After France and Germany sent a letter to the EU opposing the accession of Romania and Bulgaria to the Schengen zone (a decision each Schengen member state has a veto on), Romania has hit back with suggestions that it will delay Croatian accession (or that the CVM [Co-operation and Verification Mechanism] that applies to it and Bulgaria should be applied to Croatia as well), and that it might delay ratifying the Protocol allowing the 18 Lisbon MEPs from taking their seats in the European Parliament. France and Germany are blocking the expansion of the Schengen zone to include Romania and Bulgaria because of their failure to make good progress in combating corruption and organised crime. However, technically both Bulgaria and Romania have met the criteria for acceding to the Schengen zone, and the two sets of criteria are supposed to be separate.
Romania's fight-back has been couched in the language of the rights of small states against the power of the Franco-German core. Ironically, a few days before EUobserver reported the Franco-German letter, I heard this policy being held up as an example of successful small state diplomacy - the Netherlands was extremely reluctant to let Romania and Bulgaria join, and wanted to put pressure on them to speed up justice reform. (Justice, immigration and law and order are policy areas the Dutch government is very keen on). Though the Netherlands has a veto in this area, using the "nuclear option" isn't a great diplomatic technique, and it's much better to get wider support for their position, so the Dutch lobbied the other states (particularly France) on the issue. (Yet another example of the veto not being a practical tool in European politics, I think).
In any case there's the question of whether or not it's right to move the goalposts like this. Wikileaks, as the EUobserver reported, has shown the considerable frustration in the EU over the the failure of the 2007 accession states to effectively fight corruption.
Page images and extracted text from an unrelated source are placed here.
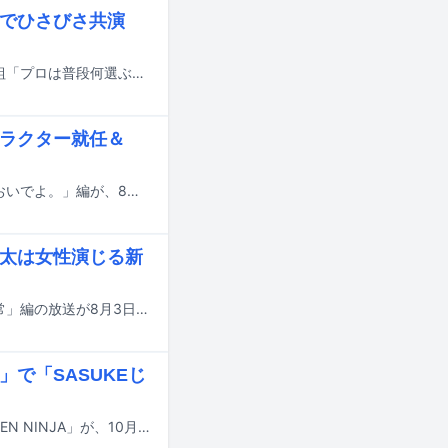
」でひさびさ共演
向井康二（Snow Man）と橋本直（銀シャリ）がMCを務めるカンテレの特別番組「プロは普段何選ぶ？もち屋のモチ」が8月1日14:57より放送される。
ャラクター就任＆
宮舘涼太（Snow Man）が出演する「ほけんの窓口」の新テレビCM「話しに、おいでよ。」編が、8月3日より全国で放送される。
涼太は女性演じる新
Snow Manが出演するカルビー「クリスプ」の新テレビCM「クリスプ商事の日常」編の放送が8月3日にスタートする。
」で「SASUKEじ
Snow Manの岩本照が主演を務める新ドラマ「真田十勇士 SHADOWS OF THE TEN NINJA」が、10月よりテレビ朝日系で放送される。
The EU has been lax and hasty in its enlargement, and there's little incentive for states to reform after they've joined. It is hard to see how corruption and organised crime can be divorced from the burden Romania and Bulgaria would have to assume in becoming the EU/Schengen zone's border. Would border controls be or remain effective?
It may be unfair to tie these issues together after the fact, and the EU should have perhaps linked them more closely earlier, but these issues aren't optional for Romania, Bulgaria or the EU, and we have to find some way of ensuring that they will be tackled. There is a big question over big states versus small states rights, but this is not the most glorious way of fighting the small states' fight - because in the end this is about Romania and Bulgaria living up to the commitments of membership, which will benefit them and and EU.
UPDATE: Romania has given up on this strategy. Also worth reading is Kosmopolito's critque of Romania's brand of EU politics.